Gather each line in the entries that includes the string "València".
-------
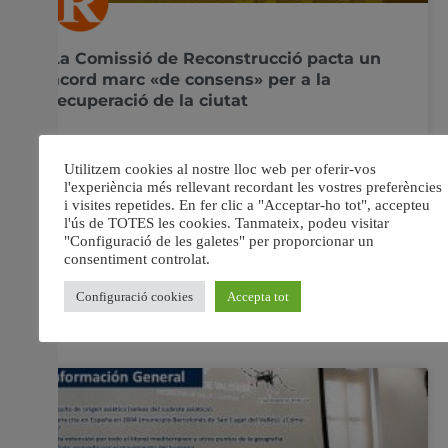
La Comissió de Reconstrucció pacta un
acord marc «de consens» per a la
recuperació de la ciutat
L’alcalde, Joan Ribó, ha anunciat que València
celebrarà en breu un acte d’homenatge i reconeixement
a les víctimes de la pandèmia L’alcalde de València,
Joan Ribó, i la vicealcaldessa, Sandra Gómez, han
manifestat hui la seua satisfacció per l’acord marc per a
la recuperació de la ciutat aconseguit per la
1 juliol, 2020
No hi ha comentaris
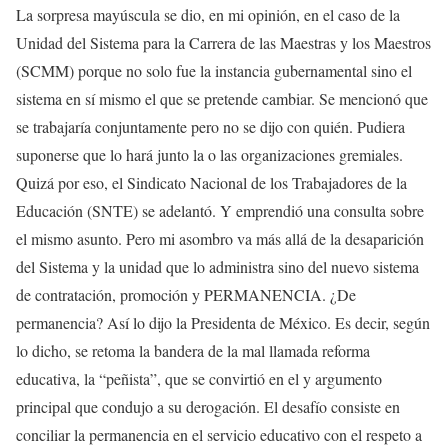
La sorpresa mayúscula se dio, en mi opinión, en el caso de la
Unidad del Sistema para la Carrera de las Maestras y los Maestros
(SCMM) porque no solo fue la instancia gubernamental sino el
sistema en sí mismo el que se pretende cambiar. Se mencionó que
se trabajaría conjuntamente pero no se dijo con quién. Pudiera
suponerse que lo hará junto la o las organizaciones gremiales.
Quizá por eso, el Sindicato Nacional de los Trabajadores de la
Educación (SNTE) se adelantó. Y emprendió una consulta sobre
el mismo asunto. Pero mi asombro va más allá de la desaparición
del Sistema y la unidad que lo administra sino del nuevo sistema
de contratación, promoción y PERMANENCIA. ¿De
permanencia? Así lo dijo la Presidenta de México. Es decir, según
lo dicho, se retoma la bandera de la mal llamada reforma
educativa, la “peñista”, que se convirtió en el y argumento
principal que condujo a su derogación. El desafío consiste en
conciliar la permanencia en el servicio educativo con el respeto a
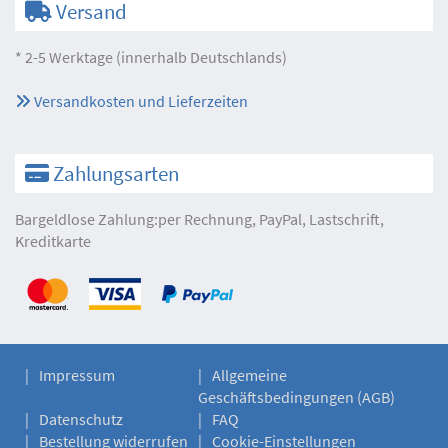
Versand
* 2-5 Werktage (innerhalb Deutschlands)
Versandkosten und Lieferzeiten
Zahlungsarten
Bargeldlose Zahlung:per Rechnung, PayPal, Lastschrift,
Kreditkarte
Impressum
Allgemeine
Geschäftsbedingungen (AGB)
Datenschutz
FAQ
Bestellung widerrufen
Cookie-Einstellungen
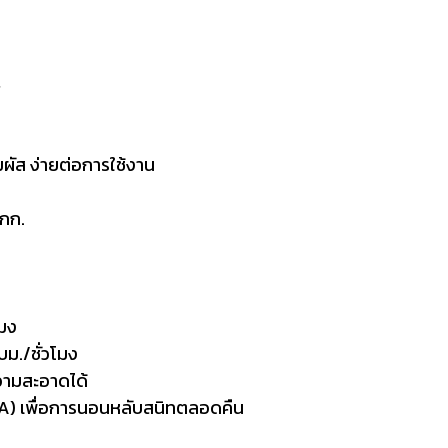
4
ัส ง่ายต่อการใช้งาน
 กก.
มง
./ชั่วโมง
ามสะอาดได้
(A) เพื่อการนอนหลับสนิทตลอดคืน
-------
** Finished exercise **
L’alcalde, Joan Ribó, ha anunciat que València
a les víctimes de la pandèmia L’alcalde de València,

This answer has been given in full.